▸ **Work required**
For each line below that holds "filtrai", return the line as it stands.

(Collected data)
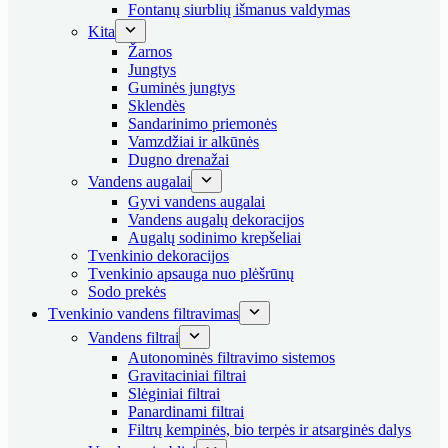
Fontanų siurblių išmanus valdymas
Kita
Žarnos
Jungtys
Guminės jungtys
Sklendės
Sandarinimo priemonės
Vamzdžiai ir alkūnės
Dugno drenažai
Vandens augalai
Gyvi vandens augalai
Vandens augalų dekoracijos
Augalų sodinimo krepšeliai
Tvenkinio dekoracijos
Tvenkinio apsauga nuo plėšrūnų
Sodo prekės
Tvenkinio vandens filtravimas
Vandens filtrai
Autonominės filtravimo sistemos
Gravitaciniai filtrai
Slėginiai filtrai
Panardinami filtrai
Filtrų kempinės, bio terpės ir atsarginės dalys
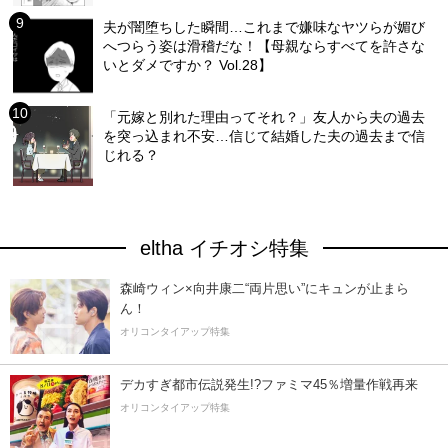
夫が闇堕ちした瞬間…これまで嫌味なヤツらが媚び
へつらう姿は滑稽だな！【母親ならすべてを許さな
いとダメですか？ Vol.28】
「元嫁と別れた理由ってそれ？」友人から夫の過去
を突っ込まれ不安…信じて結婚した夫の過去まで信
じれる？
eltha イチオシ特集
森崎ウィン×向井康二“両片思い”にキュンが止まら
ん！
オリコンタイアップ特集
デカすぎ都市伝説発生!?ファミマ45％増量作戦再来
オリコンタイアップ特集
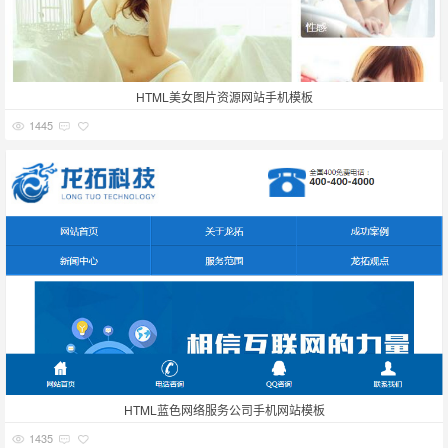
HTML美女图片资源网站手机模板
1445
HTML蓝色网络服务公司手机网站模板
1435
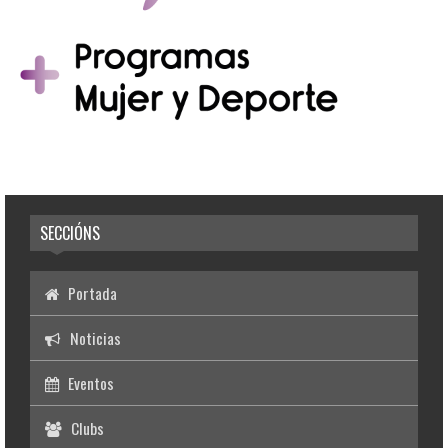
SECCIÓNS
Portada
Noticias
Eventos
Clubs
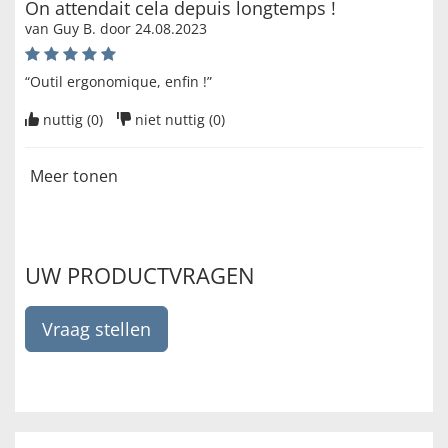
On attendait cela depuis longtemps !
van
Guy B
. door
24.08.2023
“Outil ergonomique, enfin !”
nuttig (
0
)
niet nuttig (
0
)
Meer tonen
UW PRODUCTVRAGEN
Vraag stellen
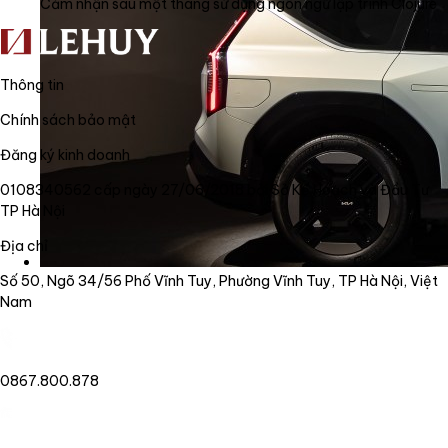
Cảm nhận sau một tháng sử dụng ngôn ngữ lập trình Clojure
Thông tin
Chính sách bảo mật
Đăng ký kinh doanh
0108340562 cấp ngày 27/06/2018 bởi Sở Kế Hoạch và Đầu Tư
TP Hà Nội
Địa chỉ
Số 50, Ngõ 34/56 Phố Vĩnh Tuy, Phường Vĩnh Tuy, TP Hà Nội, Việt
Nam
0867.800.878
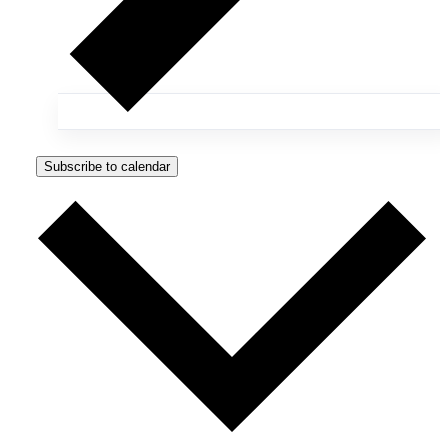
Subscribe to calendar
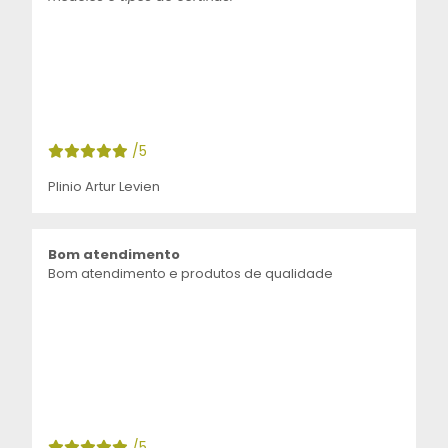
/5
Plinio Artur Levien
Bom atendimento
Bom atendimento e produtos de qualidade
/5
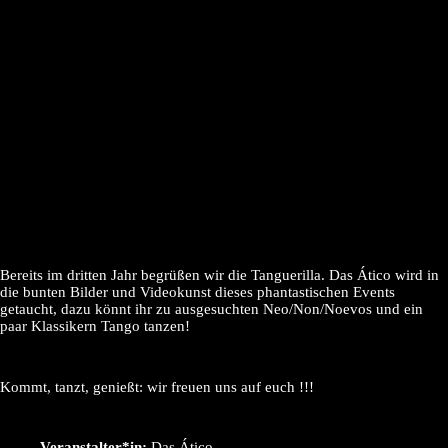
Bereits im dritten Jahr begrüßen wir die Tanguerilla. Das Ático wird in
die bunten Bilder und Videokunst dieses phantastischen Events
getaucht, dazu könnt ihr zu ausgesuchten Neo/Non/Noevos und ein
paar Klassikern Tango tanzen!
Kommt, tanzt, genießt: wir freuen uns auf euch !!!
Veranstalter*in:
Das Ático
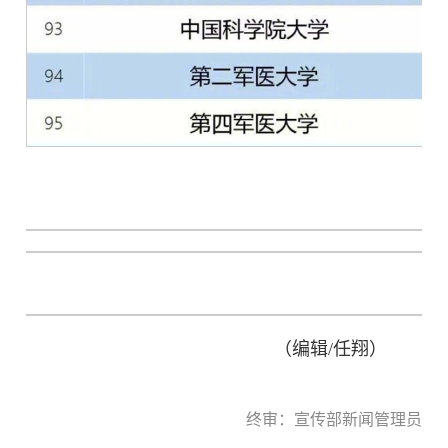
（编辑/任翔）
终审：宣传部新闻管理员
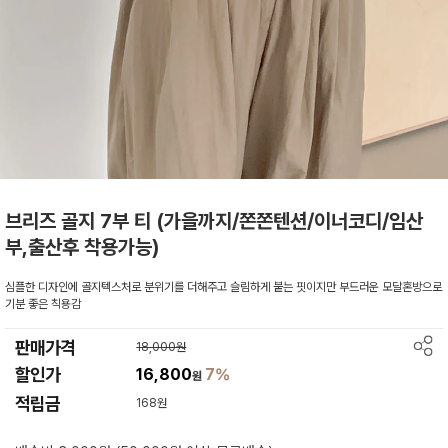
브리즈 골지 7부 티 (가을까지/쫀쫀텐션/이너코디/임산
부,출산후 착용가능)
심플한 디자인에 골지텍스처로 분위기를 더해주고 슬림하게 붙는 핏이지만 부드러운 모달혼방으로
기분 좋은 칙용감
판매가격
18,000원
할인가
16,800
7%
원
적립금
168원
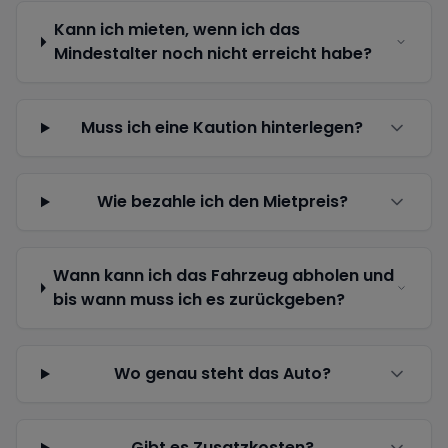
Kann ich mieten, wenn ich das
Mindestalter noch nicht erreicht habe?
Muss ich eine Kaution hinterlegen?
Wie bezahle ich den Mietpreis?
Wann kann ich das Fahrzeug abholen und
bis wann muss ich es zurückgeben?
Wo genau steht das Auto?
Gibt es Zusatzkosten?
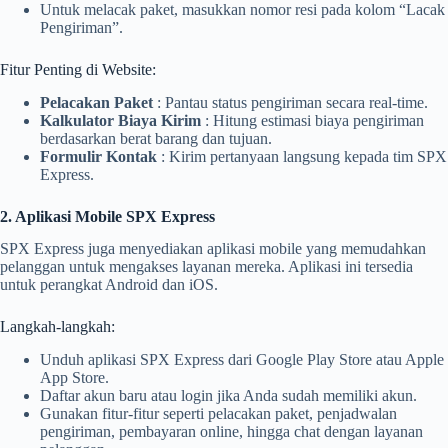
Untuk melacak paket, masukkan nomor resi pada kolom “Lacak
Pengiriman”.
Fitur Penting di Website:
Pelacakan Paket
: Pantau status pengiriman secara real-time.
Kalkulator Biaya Kirim
: Hitung estimasi biaya pengiriman
berdasarkan berat barang dan tujuan.
Formulir Kontak
: Kirim pertanyaan langsung kepada tim SPX
Express.
2. Aplikasi Mobile SPX Express
SPX Express juga menyediakan aplikasi mobile yang memudahkan
pelanggan untuk mengakses layanan mereka. Aplikasi ini tersedia
untuk perangkat Android dan iOS.
Langkah-langkah:
Unduh aplikasi SPX Express dari Google Play Store atau Apple
App Store.
Daftar akun baru atau login jika Anda sudah memiliki akun.
Gunakan fitur-fitur seperti pelacakan paket, penjadwalan
pengiriman, pembayaran online, hingga chat dengan layanan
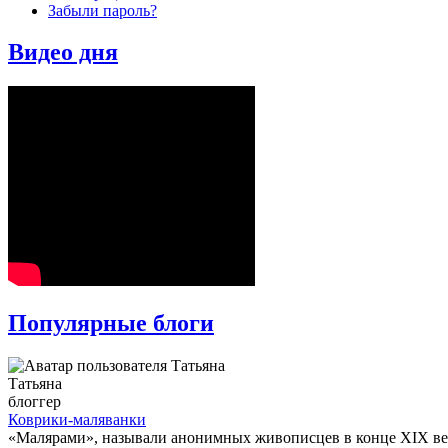
Забыли пароль?
Видео дня
Популярные блоги
Татьяна
блоггер
Коврики-маляванки
«Малярами», называли анонимных живописцев в конце XIX века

▸ **Reply**
Vandens filtrai
Gravitaciniai filtrai
Slėginiai filtrai
Panardinami filtrai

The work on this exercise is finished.